Bu cihazlar insanın doğal yapısına çok daha uygun ve omurlar arasındaki normal hareketlere izin veriyor. Yani tıbbi adıyla “füzyonsuz stabilizasyon” sağlıyor ve uzun vadeli sonuçları daha iyi.

Üstelik geri dönüşü olmayan ameliyatlar da değillerdir. Yani bu ameliyatlardan sonra, eğer istenen başarılı sonuç elde edilemedi ise; halk arasında platin ameliyatı denen omurga hareketlerini dondurucu “füzyon” ameliyatları son çare olarak yapılabilir.
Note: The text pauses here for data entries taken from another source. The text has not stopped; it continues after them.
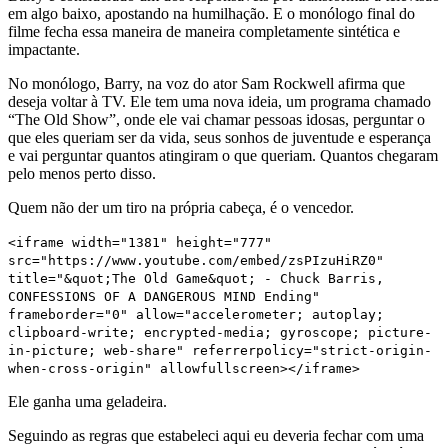
em algo baixo, apostando na humilhação. E o monólogo final do
filme fecha essa maneira de maneira completamente sintética e
impactante.
No monólogo, Barry, na voz do ator Sam Rockwell afirma que
deseja voltar à TV. Ele tem uma nova ideia, um programa chamado
“The Old Show”, onde ele vai chamar pessoas idosas, perguntar o
que eles queriam ser da vida, seus sonhos de juventude e esperança
e vai perguntar quantos atingiram o que queriam. Quantos chegaram
pelo menos perto disso.
Quem não der um tiro na própria cabeça, é o vencedor.
<iframe width="1381" height="777"
src="https://www.youtube.com/embed/zsPIzuHiRZ0"
title="&quot;The Old Game&quot; - Chuck Barris,
CONFESSIONS OF A DANGEROUS MIND Ending"
frameborder="0" allow="accelerometer; autoplay;
clipboard-write; encrypted-media; gyroscope; picture-
in-picture; web-share" referrerpolicy="strict-origin-
when-cross-origin" allowfullscreen></iframe>
Ele ganha uma geladeira.
Seguindo as regras que estabeleci aqui eu deveria fechar com uma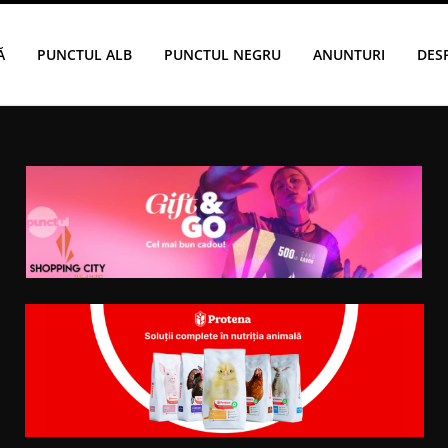
Ă
PUNCTUL ALB
PUNCTUL NEGRU
ANUNTURI
DES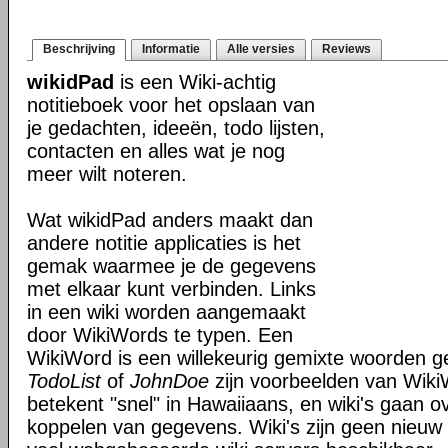
Beschrijving
Informatie
Alle versies
Reviews
wikidPad
is een Wiki-achtig
notitieboek voor het opslaan van
je gedachten, ideeën, todo lijsten,
contacten en alles wat je nog
meer wilt noteren.
Wat wikidPad anders maakt dan
andere notitie applicaties is het
gemak waarmee je de gegevens
met elkaar kunt verbinden. Links
in een wiki worden aangemaakt
door WikiWords te typen. Een
WikiWord is een willekeurig gemixte woorden get
TodoList
of
JohnDoe
zijn voorbeelden van Wiki
betekent "snel" in Hawaiiaans, en wiki's gaan o
koppelen van gegevens. Wiki's zijn geen nieuw 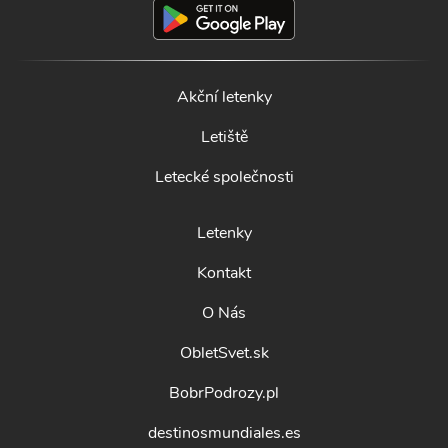
Akční letenky
Letiště
Letecké společnosti
Letenky
Kontakt
O Nás
ObletSvet.sk
BobrPodrozy.pl
destinosmundiales.es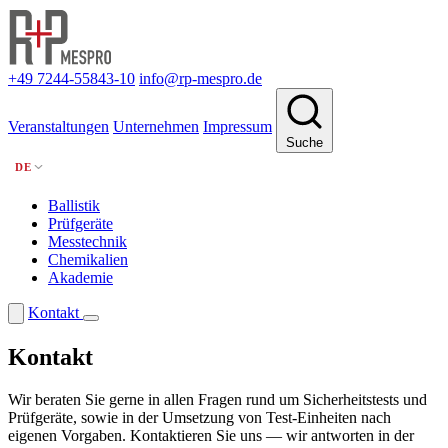
+49 7244-55843-10
info@rp-mespro.de
Veranstaltungen
Unternehmen
Impressum
Suche
DE
Ballistik
Prüfgeräte
Messtechnik
Chemikalien
Akademie
Kontakt
Kontakt
Wir beraten Sie gerne in allen Fragen rund um Sicherheitstests und
Prüfgeräte, sowie in der Umsetzung von Test-Einheiten nach
eigenen Vorgaben. Kontaktieren Sie uns — wir antworten in der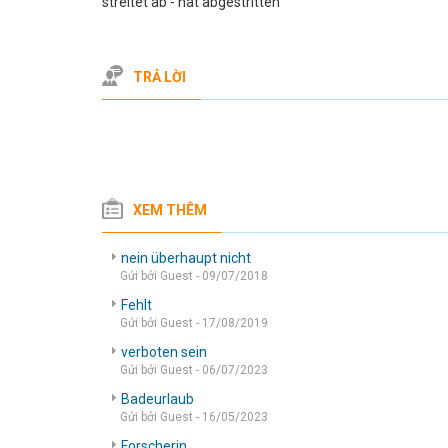
streitet ab - hat abgestritten
TRẢ LỜI
XEM THÊM
nein überhaupt nicht
Gửi bởi Guest - 09/07/2018
Fehlt
Gửi bởi Guest - 17/08/2019
verboten sein
Gửi bởi Guest - 06/07/2023
Badeurlaub
Gửi bởi Guest - 16/05/2023
Forscherin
Söz konusu hareket koruyucu ameliyatlar ancak gelişmiş merkezlerde, bu konuda deneyimli omurga cerrahları tarafından yapılabilmektedir.

13 Haziran 2017 Salı

Bel Fıtığında Ameliyat Şart mı?

Bu soruyu “Bel fıtığında ameliyat şart mı?” veya “Disk hernisi ameliyat edilmeli mi?” diye de sorabilirdiniz. Cerrahların tüm hastalarına ameliyat önerdiği gibi bir algı var. Oysa benim ameliyat önerme oranım taş çatlasa %10’u geçmez. Yani gördüğüm her on hastanın en fazla birine ameliyatla tedavi öneriyorum. Zaten bundan daha çok ameliyat yapmaya zamanım da, enerjim de izin vermez. Eminim pek çok aklı başında cerrah meslektaşım için de durum bundan farklı değildir.
Oysa unutmamak gerekir ki bir dahiliye doktoruna, nöroloji uzmanına vs. gittiğinizde elinizde bir tedavi önerisi, bir reçete almadan asla dışarı çıkmazsınız. Zaten bir çözüm önerisi ile karşılaşmazsanız da hayal kırıklığına uğrarsınız. Benzer şekilde beyin cerrahınız da size bir çözüm önerisi getirecektir. Sanmayın ki bu her zaman sizi ameliyat etmek istemesi anlamına gelsin.